Pattern Recognition in images

vaibhav-sinha · April 16, 2019, 3:29pm

Hi

I am a beginner in the field of deep learning and am trying to detect if a teacher’s slide has a multiple-choice-question on it.

For the training data that I have, there are slides (in image form), which either have typed questions or slides where teachers have scanned questions from some book and put that image in the slide.

Basically, the model needs to detect a pattern where there is some text followed by 2-4 bullet points.

Some examples are as follows:

I tried the resnet model on this dataset and while it worked well on the training and validation dataset, when I fed it randomly picked images of MCQs from the internet, it failed miserably. So I am not sure what the model was detecting really. Was it able to understand that it needs to look for a pattern.

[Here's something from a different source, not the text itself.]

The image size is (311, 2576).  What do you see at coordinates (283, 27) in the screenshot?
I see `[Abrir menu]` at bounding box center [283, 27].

I want to know if resnet is the right model to use for this problem or if there are specialized models for such problems (like YOLO is for object detection). If resnet should work for this, then what kind of tricks can I use to guide it to the correct solution.

Thanks

Matthieu · April 16, 2019, 6:25pm

Hey, I will try to help but I am not very experienced too

You don’t say what are the sizes of your training and validation sets. Maybe you are not training it with enough data.
Other point: Maybe your test set is not like your training set and your validation set, and then you can’t have good results.
So just have a look in your data (training, valid, test) to see if your data is ok

Matthieu · April 16, 2019, 6:28pm

For that, maybe classifying the whole image is OK, but you can try to see some patterns with object detection like the points or a) b) c) … Have a try…

kushaj · April 16, 2019, 9:30pm

How about you train YOLO to find a), b), c) ,d). If it finds them, then the image has multiple choice questions.

vaibhav-sinha · April 17, 2019, 3:31am

Thanks for your replies.

The problem with trying to detect a), b), c), d) is that the number of options may vary, the options might be A), B), C), D) or 1, 2, 3, 4 or i, ii, iii, iv. They might not have ) at the right, etc.

Sure, all of the above can be handled by writing an algorithm on top of the results from YOLO and I would definitely give that a shot. I was just wondering if there may be a better model to use for this problem.

vaibhav-sinha · April 17, 2019, 3:36am

Right now I have 3000 images to train on and I can get more images. My test set was slightly different, but not by much, than my training set. And I need the model to work on slides from new teachers.

The training accuracy was 98% when validation set was chosen randomly from the training set. It went down to 75% when I removed slides from particular educators from training set and moved them to validation set. Even though that looks promising, I am not sure what the model is really detecting and hence don’t have confidence on it.

kushaj · April 17, 2019, 11:50am

I think it will not be a problem. You should aim to train your model to detect these small option values. Maybe annotate like 100 images and see if you can you get YOLO working on it. Try to overfit on those 100 images.

The idea is these options generally have some whitespace around it which will tell YOLO to detect these options.

kai · April 19, 2019, 11:50am

Hey @vaibhav-sinha!
Have you thought about using an OCR model in combination with NLP?

vaibhav-sinha · April 19, 2019, 2:14pm

That is exactly what we are trying right now. We are attempting two things:

Use NLP to figure out if the text is a question
Use simple regex to find if there are choices

If both of them say yes, then it is a multiple choice question.